Friday, May 13, 2011

Thick rhetoric

I'm back...because I find the Comprehensive Immigration Reform rhetoric from the White House to be intolerable.
Obama spoke in El Paso on May 10, 2011.  He really didn't lay out a plan; he simply spoke some crowd-pleasing platitudes and took shots at the GOP for not going along with him.
A common argument is the "nation of immigrants" concept.  Who can argue with that?
Well, there was a time when we were inviting just about anyone to fill the prairie with a 40-acre farm.  And a century ago we were looking for craftsmen and laborers to fuel the Industrial Revolution.

But this is what America looks like today (actually 2007, before the recession hit us):

















Source Link: http://www.cis.org/articles/2007/back1007.html
Note the bottom line.  There are 6.8 million illegal aliens working while we have 22.3 million unemployed adults with no college education plus 10.1 million unemployed teens.  We may have an incentive problem, but we do not have a labor shortage.

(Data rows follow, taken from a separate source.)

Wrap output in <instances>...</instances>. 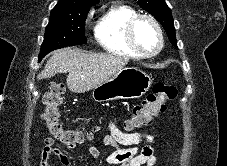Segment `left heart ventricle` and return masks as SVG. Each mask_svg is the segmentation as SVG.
Here are the masks:
<instances>
[{"instance_id": "obj_1", "label": "left heart ventricle", "mask_w": 227, "mask_h": 166, "mask_svg": "<svg viewBox=\"0 0 227 166\" xmlns=\"http://www.w3.org/2000/svg\"><path fill=\"white\" fill-rule=\"evenodd\" d=\"M135 38L139 47L145 52H152L158 46V35L147 20H141L135 27Z\"/></svg>"}]
</instances>
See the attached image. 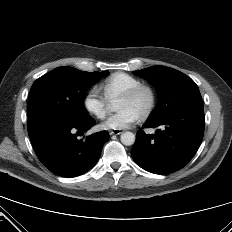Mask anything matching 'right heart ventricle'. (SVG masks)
<instances>
[{"label": "right heart ventricle", "instance_id": "e07e8e85", "mask_svg": "<svg viewBox=\"0 0 232 232\" xmlns=\"http://www.w3.org/2000/svg\"><path fill=\"white\" fill-rule=\"evenodd\" d=\"M142 81L128 73L116 72L107 77L100 88L108 101L119 98L123 93L141 84Z\"/></svg>", "mask_w": 232, "mask_h": 232}]
</instances>
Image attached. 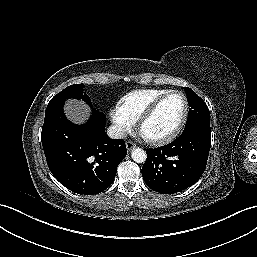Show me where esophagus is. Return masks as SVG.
I'll return each instance as SVG.
<instances>
[{"label": "esophagus", "mask_w": 257, "mask_h": 257, "mask_svg": "<svg viewBox=\"0 0 257 257\" xmlns=\"http://www.w3.org/2000/svg\"><path fill=\"white\" fill-rule=\"evenodd\" d=\"M136 147V144L132 141H127L126 142V148L128 151H131L132 149H134Z\"/></svg>", "instance_id": "esophagus-1"}]
</instances>
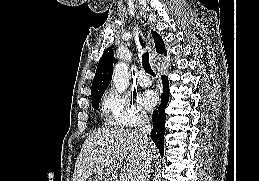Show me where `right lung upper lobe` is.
<instances>
[{
	"instance_id": "right-lung-upper-lobe-1",
	"label": "right lung upper lobe",
	"mask_w": 259,
	"mask_h": 181,
	"mask_svg": "<svg viewBox=\"0 0 259 181\" xmlns=\"http://www.w3.org/2000/svg\"><path fill=\"white\" fill-rule=\"evenodd\" d=\"M154 38L156 51L158 53H164L166 55L165 44L158 35L157 32L151 31ZM114 54L111 48H107L103 53L95 73V77L92 83V98L104 93L106 88L109 86V83L112 78V68H113Z\"/></svg>"
}]
</instances>
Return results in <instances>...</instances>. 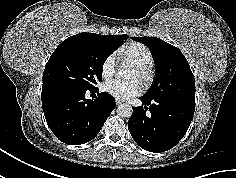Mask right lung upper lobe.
Instances as JSON below:
<instances>
[{
  "instance_id": "obj_1",
  "label": "right lung upper lobe",
  "mask_w": 236,
  "mask_h": 178,
  "mask_svg": "<svg viewBox=\"0 0 236 178\" xmlns=\"http://www.w3.org/2000/svg\"><path fill=\"white\" fill-rule=\"evenodd\" d=\"M79 35H100V34H95V33H80ZM100 36H106V35H100ZM118 36H120V35H113V36L109 35V36H106V37L116 38Z\"/></svg>"
}]
</instances>
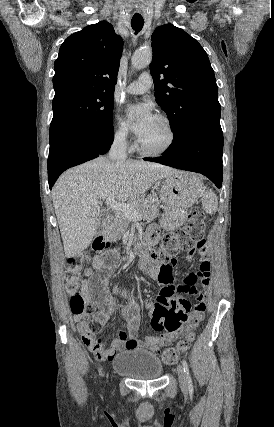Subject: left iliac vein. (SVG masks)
<instances>
[{
	"label": "left iliac vein",
	"mask_w": 274,
	"mask_h": 427,
	"mask_svg": "<svg viewBox=\"0 0 274 427\" xmlns=\"http://www.w3.org/2000/svg\"><path fill=\"white\" fill-rule=\"evenodd\" d=\"M177 374L181 389L184 391L187 390V378L184 369L181 365L177 366Z\"/></svg>",
	"instance_id": "4c4485c4"
}]
</instances>
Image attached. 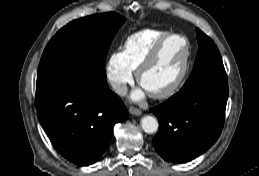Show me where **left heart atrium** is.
Wrapping results in <instances>:
<instances>
[{
    "label": "left heart atrium",
    "mask_w": 259,
    "mask_h": 176,
    "mask_svg": "<svg viewBox=\"0 0 259 176\" xmlns=\"http://www.w3.org/2000/svg\"><path fill=\"white\" fill-rule=\"evenodd\" d=\"M146 90L142 87L137 89L133 94H132V99L133 100H141L145 96Z\"/></svg>",
    "instance_id": "left-heart-atrium-1"
}]
</instances>
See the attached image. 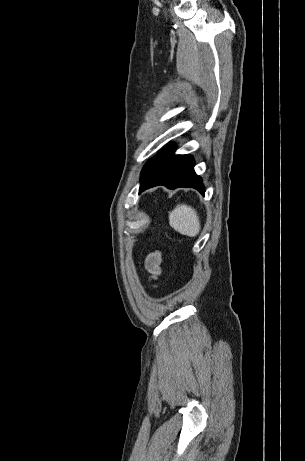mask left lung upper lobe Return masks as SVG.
Returning <instances> with one entry per match:
<instances>
[{
    "label": "left lung upper lobe",
    "instance_id": "1",
    "mask_svg": "<svg viewBox=\"0 0 305 461\" xmlns=\"http://www.w3.org/2000/svg\"><path fill=\"white\" fill-rule=\"evenodd\" d=\"M151 166H152V159L148 160V162L145 164L141 172V178L144 177L149 172Z\"/></svg>",
    "mask_w": 305,
    "mask_h": 461
}]
</instances>
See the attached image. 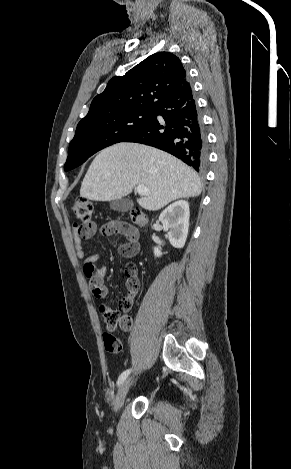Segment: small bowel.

From Obama's speech we hear:
"We define ourselves as a nation of immigrants -- a nation that welcomes those willing to embrace America’s ideals and America’s precepts."

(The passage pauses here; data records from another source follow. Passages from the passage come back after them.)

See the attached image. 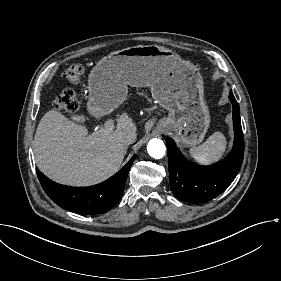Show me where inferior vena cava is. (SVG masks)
<instances>
[{"mask_svg": "<svg viewBox=\"0 0 281 281\" xmlns=\"http://www.w3.org/2000/svg\"><path fill=\"white\" fill-rule=\"evenodd\" d=\"M136 132L135 131H129V132H123L118 136V141L123 144H131L136 139Z\"/></svg>", "mask_w": 281, "mask_h": 281, "instance_id": "602c4592", "label": "inferior vena cava"}]
</instances>
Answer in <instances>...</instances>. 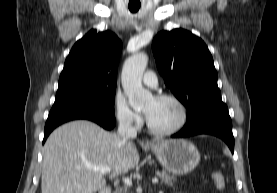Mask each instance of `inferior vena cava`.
Instances as JSON below:
<instances>
[{
  "mask_svg": "<svg viewBox=\"0 0 277 193\" xmlns=\"http://www.w3.org/2000/svg\"><path fill=\"white\" fill-rule=\"evenodd\" d=\"M118 135L124 140H129L137 136V131L132 126V118L127 116H121L119 118Z\"/></svg>",
  "mask_w": 277,
  "mask_h": 193,
  "instance_id": "602c4592",
  "label": "inferior vena cava"
}]
</instances>
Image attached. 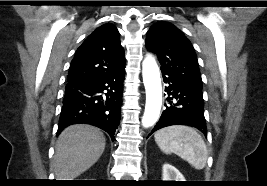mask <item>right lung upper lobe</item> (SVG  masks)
Returning a JSON list of instances; mask_svg holds the SVG:
<instances>
[{
    "label": "right lung upper lobe",
    "instance_id": "1",
    "mask_svg": "<svg viewBox=\"0 0 267 186\" xmlns=\"http://www.w3.org/2000/svg\"><path fill=\"white\" fill-rule=\"evenodd\" d=\"M125 64L119 32L112 24L97 28L77 49L67 81L104 73Z\"/></svg>",
    "mask_w": 267,
    "mask_h": 186
}]
</instances>
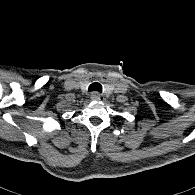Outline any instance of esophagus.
Instances as JSON below:
<instances>
[{
    "mask_svg": "<svg viewBox=\"0 0 195 195\" xmlns=\"http://www.w3.org/2000/svg\"><path fill=\"white\" fill-rule=\"evenodd\" d=\"M90 98L92 100L99 101V100L102 99V96L98 92H92L91 95H90Z\"/></svg>",
    "mask_w": 195,
    "mask_h": 195,
    "instance_id": "34e87169",
    "label": "esophagus"
}]
</instances>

Well, I would say embracing our ideals would include becoming a citizen, but only about a third of our foreign-born can be bothered with that step.  And a third, the ones Obama is defending, are not in compliance with immigration laws.
















Source Link: http://pewhispanic.org/files/reports/61.pdf
I struggle with the noble characterization of that group and gasp to see figures like that.  When you factor in those who came here illegally but have since benefited from one amnesty program or another, half of the foreign-born living in the United States either are or were illegal aliens.  Half!  This is not a time for legalization; it is a time for enforcement.

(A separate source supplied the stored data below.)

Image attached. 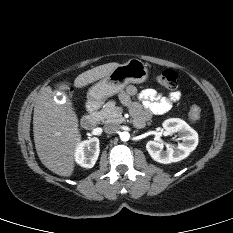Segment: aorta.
<instances>
[{
  "label": "aorta",
  "instance_id": "aorta-1",
  "mask_svg": "<svg viewBox=\"0 0 233 233\" xmlns=\"http://www.w3.org/2000/svg\"><path fill=\"white\" fill-rule=\"evenodd\" d=\"M120 139L124 142L128 141L130 139V134L126 131H123L120 133Z\"/></svg>",
  "mask_w": 233,
  "mask_h": 233
}]
</instances>
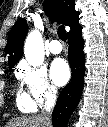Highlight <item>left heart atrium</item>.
Instances as JSON below:
<instances>
[{"label":"left heart atrium","mask_w":108,"mask_h":127,"mask_svg":"<svg viewBox=\"0 0 108 127\" xmlns=\"http://www.w3.org/2000/svg\"><path fill=\"white\" fill-rule=\"evenodd\" d=\"M51 78L56 85H64L70 78L71 71L67 62L63 59H55L50 68Z\"/></svg>","instance_id":"39dd6f15"}]
</instances>
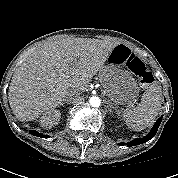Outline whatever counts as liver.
<instances>
[{"instance_id": "liver-1", "label": "liver", "mask_w": 178, "mask_h": 178, "mask_svg": "<svg viewBox=\"0 0 178 178\" xmlns=\"http://www.w3.org/2000/svg\"><path fill=\"white\" fill-rule=\"evenodd\" d=\"M118 44L90 38L44 43L12 77L8 98L13 114L20 121L35 120L61 105L73 89L84 92Z\"/></svg>"}]
</instances>
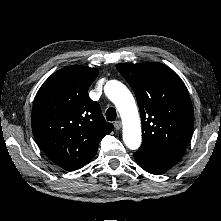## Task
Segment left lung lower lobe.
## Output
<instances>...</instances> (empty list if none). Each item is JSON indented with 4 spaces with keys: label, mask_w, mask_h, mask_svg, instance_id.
<instances>
[{
    "label": "left lung lower lobe",
    "mask_w": 221,
    "mask_h": 221,
    "mask_svg": "<svg viewBox=\"0 0 221 221\" xmlns=\"http://www.w3.org/2000/svg\"><path fill=\"white\" fill-rule=\"evenodd\" d=\"M134 158L141 168L155 175L165 173L180 160L174 157L163 156L150 149L141 147L134 153Z\"/></svg>",
    "instance_id": "obj_1"
}]
</instances>
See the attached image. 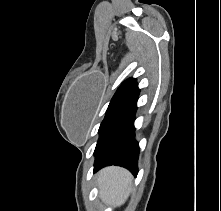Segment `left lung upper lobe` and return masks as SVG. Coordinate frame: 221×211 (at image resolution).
<instances>
[{
    "label": "left lung upper lobe",
    "mask_w": 221,
    "mask_h": 211,
    "mask_svg": "<svg viewBox=\"0 0 221 211\" xmlns=\"http://www.w3.org/2000/svg\"><path fill=\"white\" fill-rule=\"evenodd\" d=\"M139 91L140 90L137 86L136 79L134 78H130L121 84V86L117 89L116 93L114 94L108 106L106 115L98 131L99 135L102 134V132L110 123V121L118 113H120L126 106H128L131 102H133L138 97Z\"/></svg>",
    "instance_id": "1"
}]
</instances>
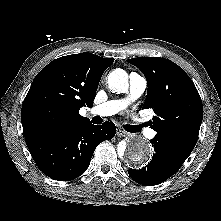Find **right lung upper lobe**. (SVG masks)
<instances>
[{
	"instance_id": "obj_1",
	"label": "right lung upper lobe",
	"mask_w": 221,
	"mask_h": 221,
	"mask_svg": "<svg viewBox=\"0 0 221 221\" xmlns=\"http://www.w3.org/2000/svg\"><path fill=\"white\" fill-rule=\"evenodd\" d=\"M113 62V58L85 52L60 57L45 66L22 105L25 140L90 123L79 110L93 106L101 76Z\"/></svg>"
}]
</instances>
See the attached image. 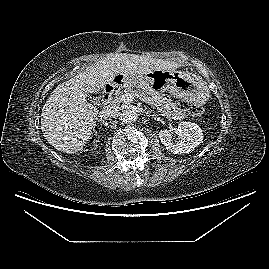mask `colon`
<instances>
[{
	"label": "colon",
	"mask_w": 269,
	"mask_h": 269,
	"mask_svg": "<svg viewBox=\"0 0 269 269\" xmlns=\"http://www.w3.org/2000/svg\"><path fill=\"white\" fill-rule=\"evenodd\" d=\"M191 112L193 115H201V114H203V109L199 108V107H193L191 109Z\"/></svg>",
	"instance_id": "5ec220e1"
}]
</instances>
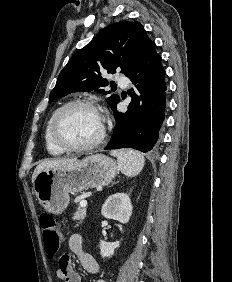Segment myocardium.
Returning <instances> with one entry per match:
<instances>
[{
  "mask_svg": "<svg viewBox=\"0 0 232 282\" xmlns=\"http://www.w3.org/2000/svg\"><path fill=\"white\" fill-rule=\"evenodd\" d=\"M74 106H84L93 109L96 111L102 121V128L99 136L92 142L83 144V145H70L65 142H63L57 135V123L60 118V116L69 108L74 107ZM50 136L53 141V143L60 148L63 151L66 152H82V151H88L91 149H94L98 147L105 139L106 137V127L104 124V121L101 117L100 111L98 106L96 105L95 102L87 99H77V100H71L65 104H63L60 108L56 110V112L53 114L50 122Z\"/></svg>",
  "mask_w": 232,
  "mask_h": 282,
  "instance_id": "f54148a6",
  "label": "myocardium"
}]
</instances>
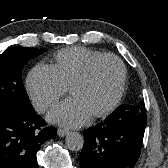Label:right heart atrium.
Instances as JSON below:
<instances>
[{
    "instance_id": "1",
    "label": "right heart atrium",
    "mask_w": 168,
    "mask_h": 168,
    "mask_svg": "<svg viewBox=\"0 0 168 168\" xmlns=\"http://www.w3.org/2000/svg\"><path fill=\"white\" fill-rule=\"evenodd\" d=\"M26 90L38 112H45L67 91L53 65L37 64L27 75Z\"/></svg>"
}]
</instances>
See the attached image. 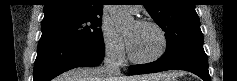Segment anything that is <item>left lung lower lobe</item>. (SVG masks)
Segmentation results:
<instances>
[{
	"mask_svg": "<svg viewBox=\"0 0 237 81\" xmlns=\"http://www.w3.org/2000/svg\"><path fill=\"white\" fill-rule=\"evenodd\" d=\"M166 70H185L198 75L204 81H211L203 44L189 47L172 59L161 57L152 63L130 66V71L134 74Z\"/></svg>",
	"mask_w": 237,
	"mask_h": 81,
	"instance_id": "left-lung-lower-lobe-1",
	"label": "left lung lower lobe"
}]
</instances>
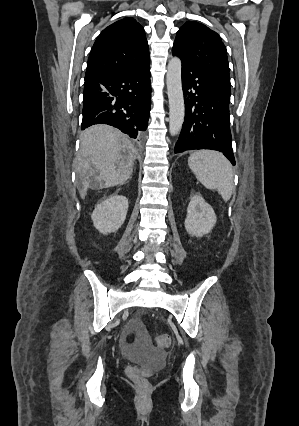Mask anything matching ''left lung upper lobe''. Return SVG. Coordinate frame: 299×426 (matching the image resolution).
<instances>
[{
  "mask_svg": "<svg viewBox=\"0 0 299 426\" xmlns=\"http://www.w3.org/2000/svg\"><path fill=\"white\" fill-rule=\"evenodd\" d=\"M172 51L230 93L227 51L216 32L201 23L187 21L177 32Z\"/></svg>",
  "mask_w": 299,
  "mask_h": 426,
  "instance_id": "obj_1",
  "label": "left lung upper lobe"
}]
</instances>
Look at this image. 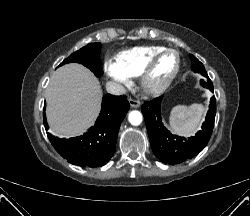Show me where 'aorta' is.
Segmentation results:
<instances>
[{
  "label": "aorta",
  "mask_w": 250,
  "mask_h": 216,
  "mask_svg": "<svg viewBox=\"0 0 250 216\" xmlns=\"http://www.w3.org/2000/svg\"><path fill=\"white\" fill-rule=\"evenodd\" d=\"M142 119H143V116L142 114L135 110V111H131L129 113V116H128V120L129 122L133 125V126H138L141 124L142 122Z\"/></svg>",
  "instance_id": "762f6f07"
}]
</instances>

And here's more shocking data.  Look at the percentage of illegal aliens from our largest source of immigrants-Mexico:
















Source Link: http://pewhispanic.org/files/reports/44.pdf
I'd like to think they are worthy of special consideration, but this data makes me feel like a doormat.

Let's not throw around the word "immigrant" without understanding how it is being used by the White House.